Dagegen nahm der Senat in seiner Entscheidung die Unausweichlichkeit von Zivilprozesskosten unter der Voraussetzung an, dass die beabsichtigte Rechtsverfolgung hinreichende Aussicht auf Erfolg biete und nicht mutwillig erscheine. Diese Auffassung hat auch das FG dem angefochtenen Urteil zugrunde gelegt. Der Senat hält an seiner in dem Urteil vertretenen Auffassung allerdings nicht mehr fest. Wie er in seinem Urteil vom 18. Juni 2015 VI R 17/14 entschieden hat, kehrt er unter Aufgabe seiner früheren Rechtsprechung des BFH zur Abziehbarkeit der Kosten eines Zivilprozesses als außergewöhnliche Belastung zurück.

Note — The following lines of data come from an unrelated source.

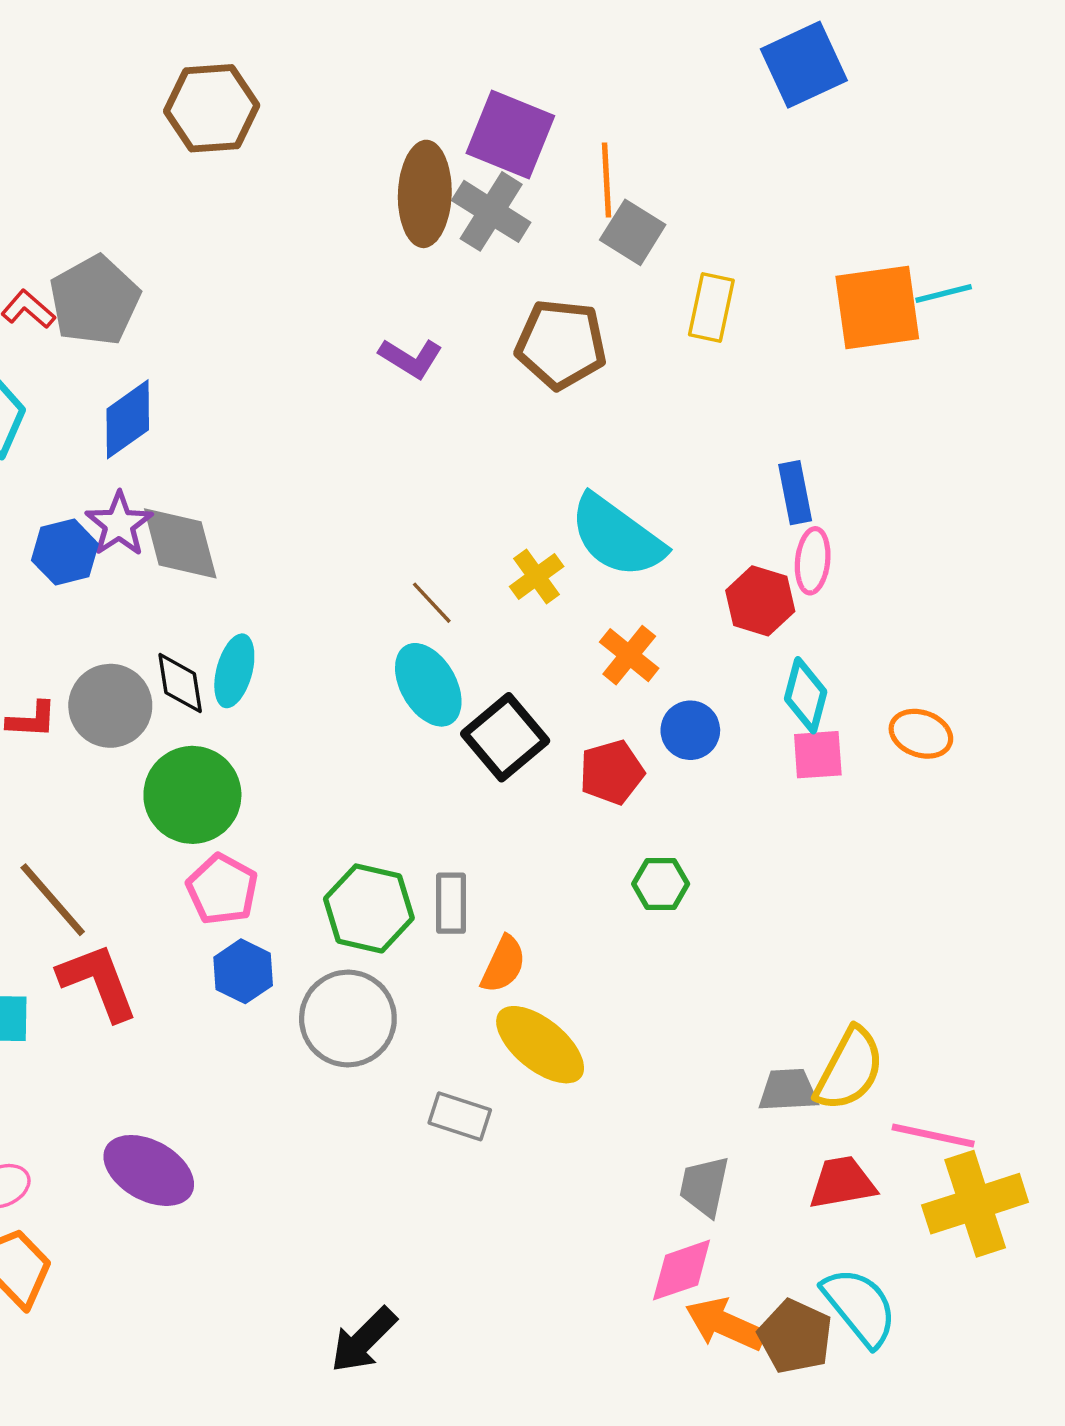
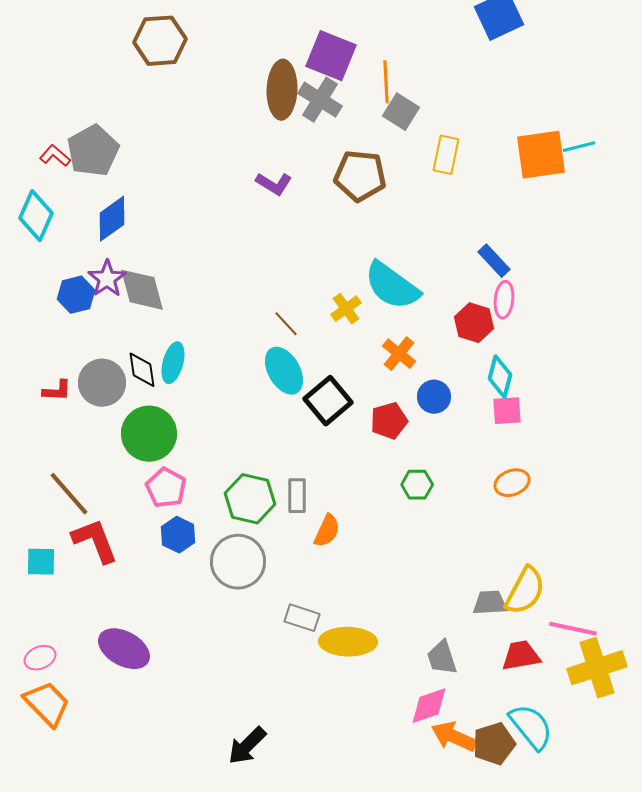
blue rectangle: (795, 493) -> (494, 261), turned -32
orange ellipse: (921, 734) -> (512, 483), moved, turned -40
yellow ellipse: (540, 1045) -> (348, 642), moved, turned -38
gray trapezoid: (704, 1186) -> (442, 658), turned -30
brown pentagon: (795, 1336) -> (494, 744), turned 30

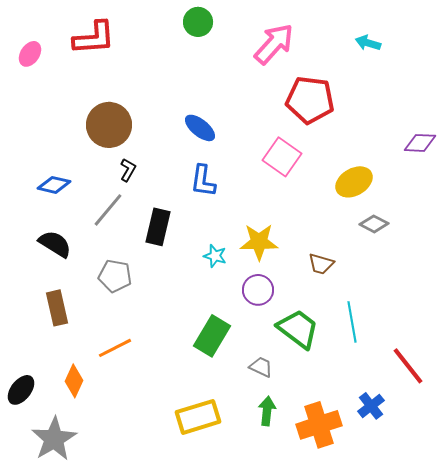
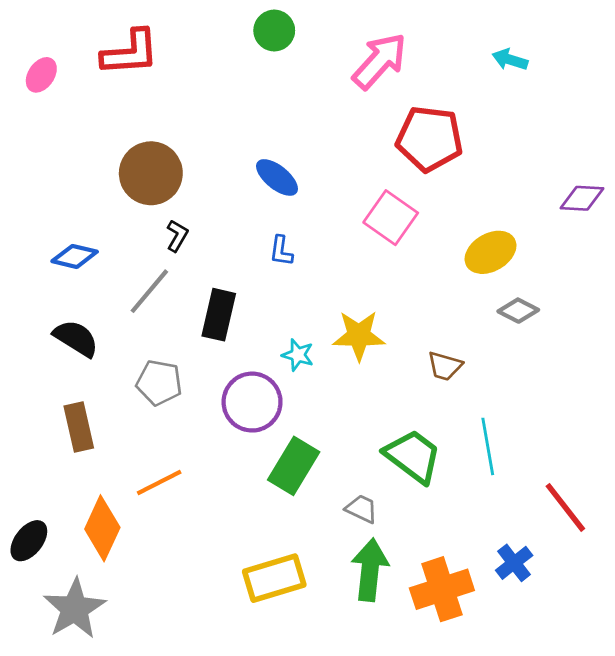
blue L-shape: (203, 181) -> (281, 251), size x0.7
purple circle: (258, 290) -> (252, 402), moved, size x1.4
orange diamond: (74, 381) -> (102, 528), size x1.4
green arrow: (267, 411) -> (370, 570), size x1.5

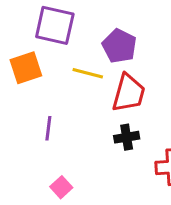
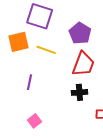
yellow line: (88, 73) -> (46, 50), moved

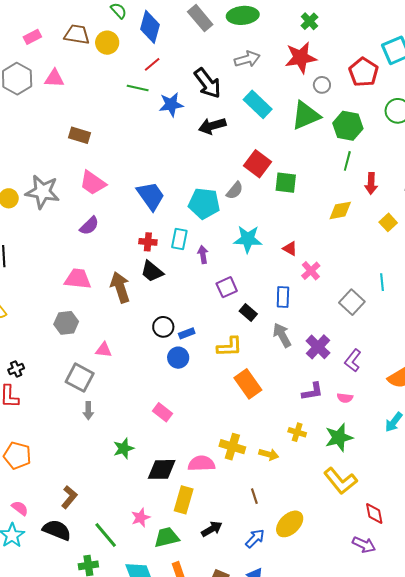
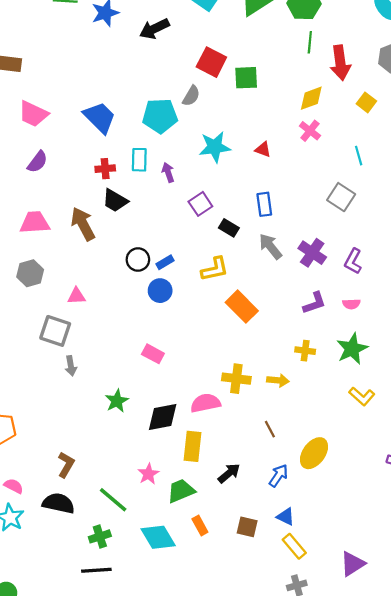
red arrow: (371, 183) -> (340, 63), size x1.4
pink cross: (311, 271) -> (310, 131), moved
cyan line: (382, 282) -> (359, 156), moved
yellow L-shape: (340, 481) -> (362, 396), size x0.7

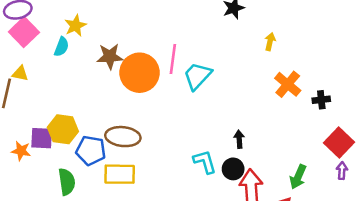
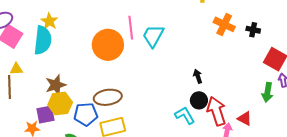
cyan semicircle: (62, 47) -> (43, 40), size x1.8
brown star: (110, 56) -> (56, 85), moved
black cross: (321, 100) -> (253, 30), turned 32
cyan L-shape: (205, 162) -> (185, 115), moved
green arrow: (298, 177) -> (267, 92), moved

Nach diesen Maßstäben ist auch im Streitfall zu prüfen, ob die geltend gemachten Kosten für die zivilprozessuale Auseinandersetzung als außergewöhnliche Belastungen zu berücksichtigen sind. Zivilprozesskosten sind demnach nur insoweit abziehbar, als der Prozess existenziell wichtige Bereiche oder den Kernbereich menschlichen Lebens berührt. Liefe der Steuerpflichtige ohne den Rechtsstreit Gefahr, seine Existenzgrundlage zu verlieren und seine lebensnotwendigen Bedürfnisse in dem üblichen Rahmen nicht mehr befriedigen zu können, kann der Steuerpflichtige auch bei unsicheren Erfolgsaussichten aus rechtlichen oder tatsächlichen Gründen gezwungen sein, einen Zivilprozess zu führen, sodass die Prozesskosten zwangsläufig i.S. von § 33 Abs. 2 Satz 1 EStG erwachsen.
Der Senat kann aufgrund der vom FG getroffenen tatsächlichen Feststellungen in der Sache selbst entscheiden. Die vom Kläger getragenen Prozesskosten seiner Ehefrau sind nicht als außergewöhnliche Belastungen steuermindernd zu berücksichtigen. Denn der Zivilprozess in Zusammenhang mit der Erbenstellung berührt keinen existenziell wichtigen Bereich und auch nicht den Kernbereich menschlichen Lebens im Sinne der oben genannten Rechtsprechung zur Abziehbarkeit der Kosten eines Zivilprozesses. Mit der Durchsetzung ihrer Erbenstellung verfolgte die Ehefrau des Klägers das Ziel, ihre wirtschaftliche Situation zu verbessern. Das Ziel der Mehrung des Vermögens durch eine Erbschaft ist allerdings nicht mit einem existenziell wichtigen Bereich, etwa dem drohenden Verlust einer schon vorhandenen Existenzgrundlage und deren Bewahrung, Absicherung oder Zurückerlangung im Rahmen eines Zivilprozesses gleichzustellen.